This is the next version of the SPIRAL-generated FFT code for C99 and
Chapel.  A quick inspection makes it look like the Chapel code has not
changed since v0.  The C99 version has.  There still seem to be
differences between the two in terms of number of global arrays
inserted and temp variables around loop structures.

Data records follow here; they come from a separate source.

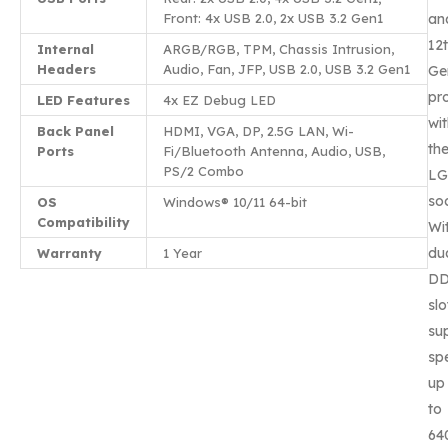
Front: 4x USB 2.0, 2x USB 3.2 Gen1
an
12
Internal
ARGB/RGB, TPM, Chassis Intrusion,
Headers
Audio, Fan, JFP, USB 2.0, USB 3.2 Gen1
Ge
pr
LED Features
4x EZ Debug LED
wi
Back Panel
HDMI, VGA, DP, 2.5G LAN, Wi-
th
Ports
Fi/Bluetooth Antenna, Audio, USB,
PS/2 Combo
LG
so
OS
Windows® 10/11 64-bit
Compatibility
Wi
du
Warranty
1 Year
D
slo
su
sp
up
to
64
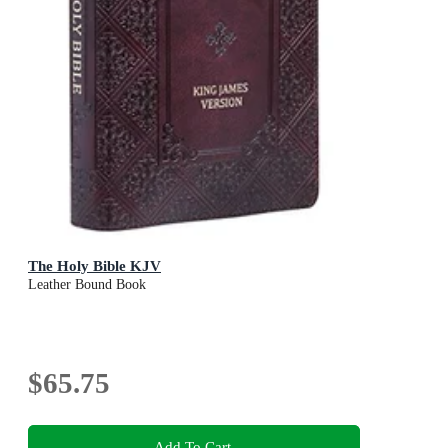
The Holy Bible KJV
Leather Bound Book
$65.75
Add To Cart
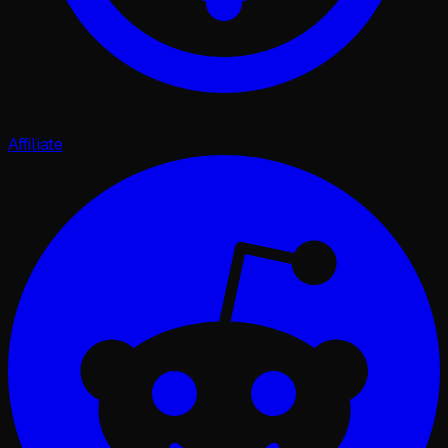
Affiliate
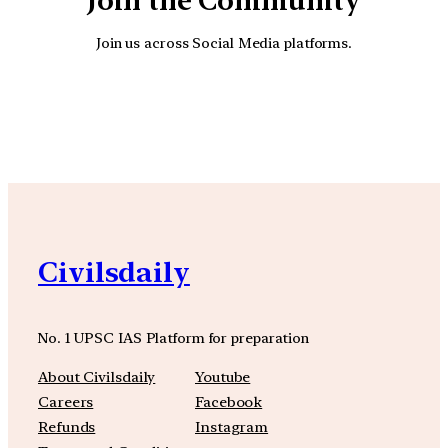
Join the Community
Join us across Social Media platforms.
YouTube
Facebook
Instagra
Civilsdaily
No. 1 UPSC IAS Platform for preparation
About Civilsdaily
Youtube
Careers
Facebook
Refunds
Instagram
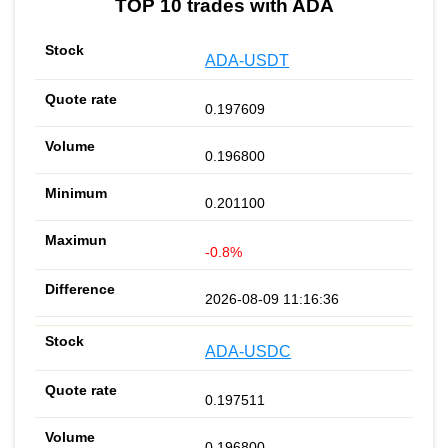
TOP 10 trades with ADA
ADA-USDT
0.197609
0.196800
0.201100
-0.8%
2026-08-09 11:16:36
ADA-USDC
0.197511
0.196800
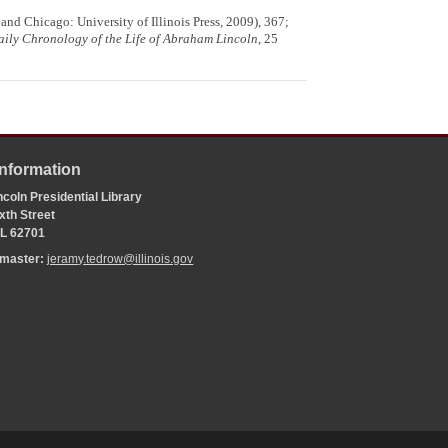
and Chicago: University of Illinois Press, 2009), 367;
aily Chronology of the Life of Abraham Lincoln
, 25
Information
coln Presidential Library
xth Street
 IL 62701
bmaster:
jeramy.tedrow@illinois.gov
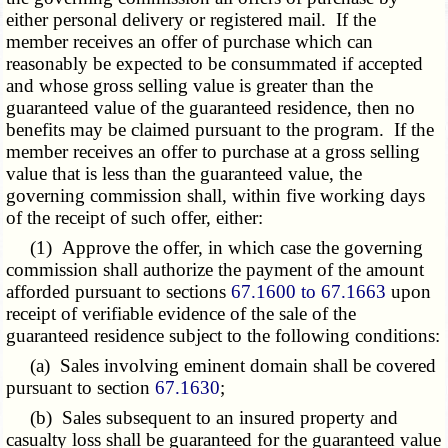
either personal delivery or registered mail. If the
member receives an offer of purchase which can
reasonably be expected to be consummated if accepted
and whose gross selling value is greater than the
guaranteed value of the guaranteed residence, then no
benefits may be claimed pursuant to the program. If the
member receives an offer to purchase at a gross selling
value that is less than the guaranteed value, the
governing commission shall, within five working days
of the receipt of such offer, either:
(1) Approve the offer, in which case the governing
commission shall authorize the payment of the amount
afforded pursuant to sections
67.1600 to 67.1663
upon
receipt of verifiable evidence of the sale of the
guaranteed residence subject to the following conditions:
(a) Sales involving eminent domain shall be covered
pursuant to section
67.1630
;
(b) Sales subsequent to an insured property and
casualty loss shall be guaranteed for the guaranteed value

Here is reported performance from Franz:

--------------------------------------

Spiral 5.0 Chapel FFT example

fft_2: 0.08us = 125.0 Mflop/s
fft_4: 0.2us = 200.0 Mflop/s
fft_8: 0.44us = 272.727 Mflop/s
fft_16: 1.04us = 307.692 Mflop/s
fft_32: 3.98us = 201.005 Mflop/s
fft_64: 7.14us = 268.908 Mflop/s
fft_128: 18.34us = 244.275 Mflop/s
fft_256: 45.28us = 226.148 Mflop/s
fft_512: 97.42us = 236.502 Mflop/s
fft_1024: 222.32us = 230.299 Mflop/s
fft_2048: 584.14us = 192.83 Mflop/s


Spiral 5.0 Chapel FFT example -- C99 version, Intel C++ Compiler
fft_2: 4 ns = 2.174 Gflop/s
fft_4: 10 ns = 3.810 Gflop/s
fft_8: 26 ns = 4.596 Gflop/s
fft_16: 64 ns = 4.937 Gflop/s
fft_32: 156 ns = 5.107 Gflop/s
fft_64: 462 ns = 4.147 Gflop/s
fft_128: 1071 ns = 4.180 Gflop/s
fft_256: 2847 ns = 3.597 Gflop/s
fft_512: 6043 ns = 3.813 Gflop/s
fft_1024: 13644 ns = 3.753 Gflop/s
fft_2048: 32299 ns = 3.487 Gflop/s


Spiral 5.0 Chapel FFT example -- C99 version, GNU C Compiler
fft_2: 6 ns = 1.587 Gflop/s
fft_4: 15 ns = 2.581 Gflop/s
fft_8: 34 ns = 3.456 Gflop/s
fft_16: 101 ns = 3.156 Gflop/s
fft_32: 289 ns = 2.765 Gflop/s
fft_64: 724 ns = 2.652 Gflop/s
fft_128: 1639 ns = 2.732 Gflop/s
fft_256: 4243 ns = 2.413 Gflop/s
fft_512: 9395 ns = 2.452 Gflop/s
fft_1024: 21086 ns = 2.428 Gflop/s
fft_2048: 48838 ns = 2.306 Gflop/s

--------------------------------------

Here is what I got on solitary on my first runs:

Spiral 5.0 Chapel FFT example

fft_2: 0.02032us = 492.126 Mflop/s
fft_4: 0.0312us = 1282.05 Mflop/s
fft_8: 0.08478us = 1415.43 Mflop/s
fft_16: 0.20608us = 1552.8 Mflop/s
fft_32: 0.47252us = 1693.05 Mflop/s
fft_64: 1.27694us = 1503.59 Mflop/s
fft_128: 3.29994us = 1357.6 Mflop/s
fft_256: 7.43832us = 1376.65 Mflop/s
fft_512: 18.5509us = 1241.99 Mflop/s
fft_1024: 39.4768us = 1296.97 Mflop/s
fft_2048: 88.5819us = 1271.59 Mflop/s

Spiral 5.0 Chapel FFT example -- C99 version, GNU C Compiler
fft_2: 10 ns = 1.000 Gflop/s
fft_4: 20 ns = 2.000 Gflop/s
fft_8: 291 ns = 0.411 Gflop/s
fft_16: 1032 ns = 0.310 Gflop/s
fft_32: 2638 ns = 0.303 Gflop/s
fft_64: 7908 ns = 0.243 Gflop/s
fft_128: 18475 ns = 0.242 Gflop/s
fft_256: 70659 ns = 0.145 Gflop/s
fft_512: 162776 ns = 0.142 Gflop/s
fft_1024: 253733 ns = 0.202 Gflop/s
fft_2048: 574722 ns = 0.196 Gflop/s

---------------------------

After some emails, we decided that there were a number of things that
made Franz' experiments not be apples-to-apples comparisons, so we
put the ball back in his court to clean these up.